O que é INP?
INP, sigla de Interaction to Next Paint (em tradução livre, da interação à próxima renderização), é a métrica que mede quanto tempo a página demora para dar resposta visual depois que o usuário clica, toca ou pressiona uma tecla. Um INP alto significa página travada: o usuário age e a tela demora a reagir.
O INP integra os Core Web Vitals e, em março de 2024, substituiu o FID (First Input Delay) como métrica oficial de interatividade do Google. A troca ampliou a medição: o FID observava apenas o atraso da primeira interação, enquanto o INP considera todas as interações da visita e reporta a mais lenta.
Para o SEO técnico, o INP virou o termômetro da qualidade do JavaScript da página. Scripts pesados, tags de marketing em excesso e processamento longo na thread principal são as causas típicas de interações lentas.
Como calcular o INP?
INP = latência da interação mais lenta da visita (aproximada pelo percentil 98 das interações)
O INP é medido durante a navegação real, e cada interação soma três parcelas:
- Atraso de entrada: o tempo entre a ação do usuário e o início do processamento.
- Tempo de processamento: a execução do código associado à interação.

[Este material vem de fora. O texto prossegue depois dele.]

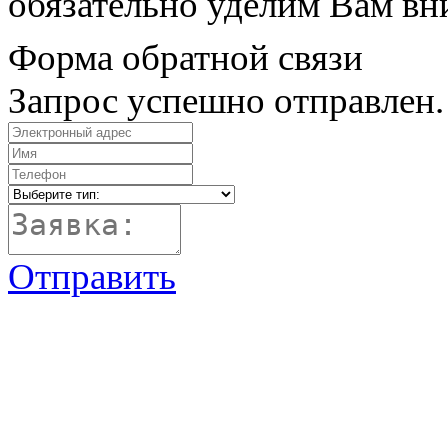
обязательно уделим Вам вн
Форма обратной связи
Запрос успешно отправлен.
Отправить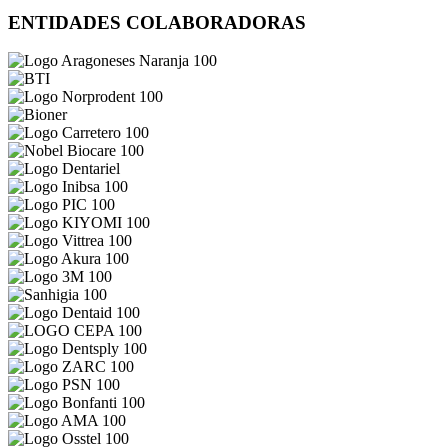
ENTIDADES COLABORADORAS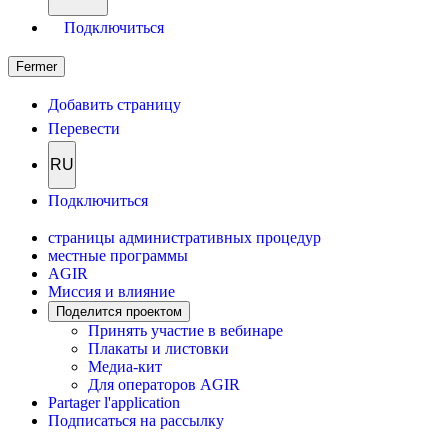
Подключиться
Fermer
Добавить страницу
Перевести
RU
Подключиться
страницы административных процедур
местные программы
AGIR
Миссия и влияние
Поделится проектом
Принять участие в вебинаре
Плакаты и листовки
Медиа-кит
Для операторов AGIR
Partager l'application
Подписаться на рассылку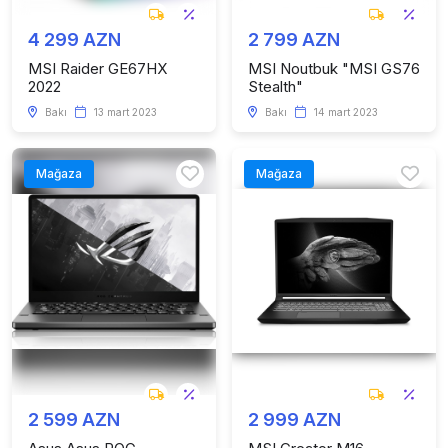
4 299 AZN
2 799 AZN
MSI Raider GE67HX
MSI Noutbuk "MSI GS76
2022
Stealth"
Bakı
13 mart 2023
Bakı
14 mart 2023
Mağaza
Mağaza
2 599 AZN
2 999 AZN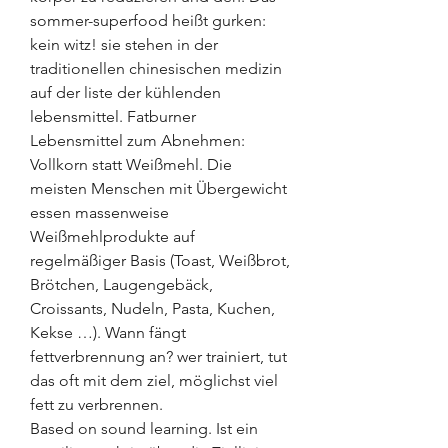
sommer-superfood heißt gurken: 
kein witz! sie stehen in der 
traditionellen chinesischen medizin 
auf der liste der kühlenden 
lebensmittel. Fatburner 
Lebensmittel zum Abnehmen: 
Vollkorn statt Weißmehl. Die 
meisten Menschen mit Übergewicht 
essen massenweise 
Weißmehlprodukte auf 
regelmäßiger Basis (Toast, Weißbrot, 
Brötchen, Laugengebäck, 
Croissants, Nudeln, Pasta, Kuchen, 
Kekse …). Wann fängt 
fettverbrennung an? wer trainiert, tut 
das oft mit dem ziel, möglichst viel 
fett zu verbrennen. 
Based on sound learning. Ist ein 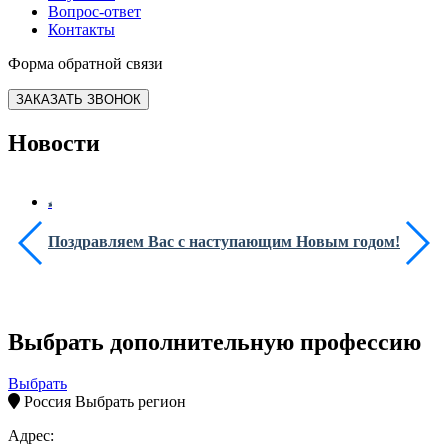
Вопрос-ответ
Контакты
Форма обратной связи
ЗАКАЗАТЬ ЗВОНОК
Новости
Поздравляем Вас с наступающим Новым годом!
Выбрать дополнительную профессию
Выбрать
Россия
Выбрать регион
Адрес: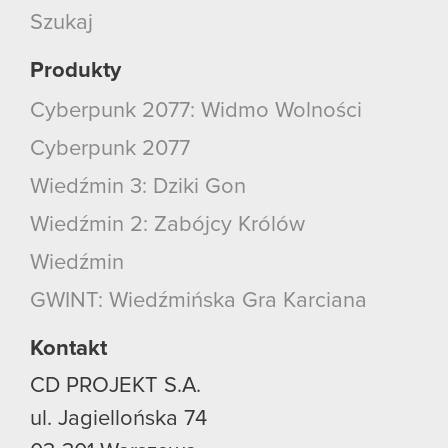
Szukaj
Produkty
Cyberpunk 2077: Widmo Wolności
Cyberpunk 2077
Wiedźmin 3: Dziki Gon
Wiedźmin 2: Zabójcy Królów
Wiedźmin
GWINT: Wiedźmińska Gra Karciana
Kontakt
CD PROJEKT S.A.
ul. Jagiellońska 74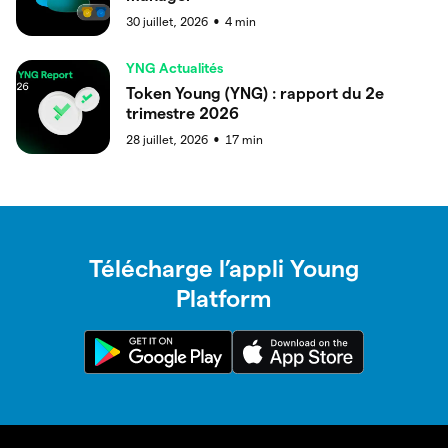
30 juillet, 2026
4
min
●
YNG Actualités
Token Young (YNG) : rapport du 2e
trimestre 2026
28 juillet, 2026
17
min
●
Télécharge l’appli Young
Platform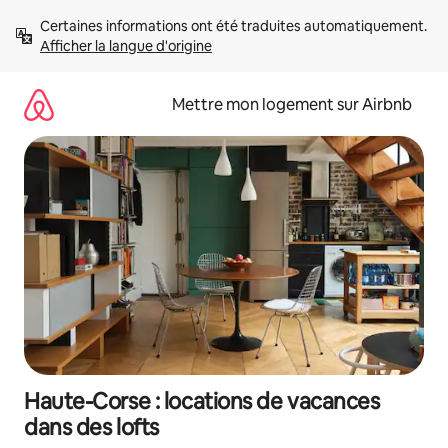
Aller
Certaines informations ont été traduites automatiquement. 
directement
Afficher la langue d'origine
au
contenu
Mettre mon logement sur Airbnb
Haute-Corse : locations de vacances
dans des lofts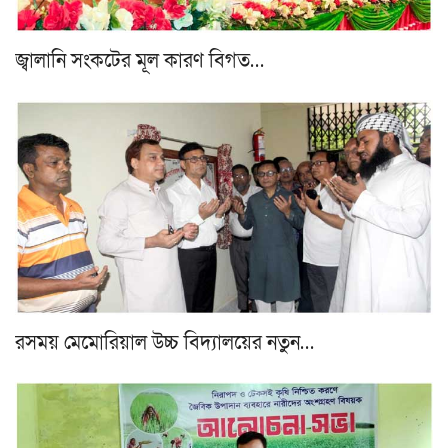
জ্বালানি সংকটের মূল কারণ বিগত…
রসময় মেমোরিয়াল উচ্চ বিদ্যালয়ের নতুন…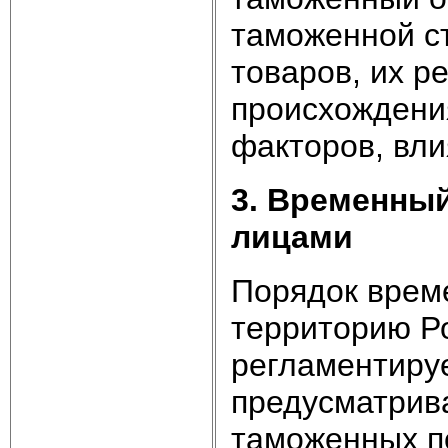
таможенной ст
товаров, их р
происхождения
факторов, вли
3. Временны
лицами
Порядок врем
территорию Р
регламентируе
предусматрив
таможенных п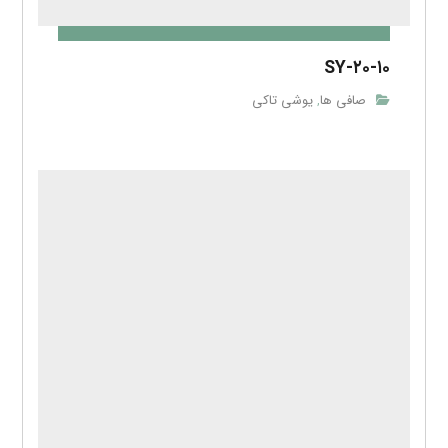
SY-۲۰-۱۰
صافی ها
یوشی تاکی
,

- Atraso de apresentação: o tempo até o navegador pintar o novo quadro na tela.
Exemplo concreto: em um e-commerce, o usuário toca em “adicionar ao carrinho”. O script demora 80 ms para começar, processa por 250 ms e a tela atualiza 70 ms depois, então a interação levou 400 ms. Se essa for a pior interação da visita, o INP é 400 ms, dentro da faixa que precisa melhorar. Após dividir o script em tarefas menores e adiar tags não essenciais, a mesma interação cai para 150 ms e o INP entra na faixa boa.
A medição de usuários reais aparece no PageSpeed Insights e no relatório de Core Web Vitals do Google Search Console.
INP vs FID vs LCP vs CLS: qual a diferença?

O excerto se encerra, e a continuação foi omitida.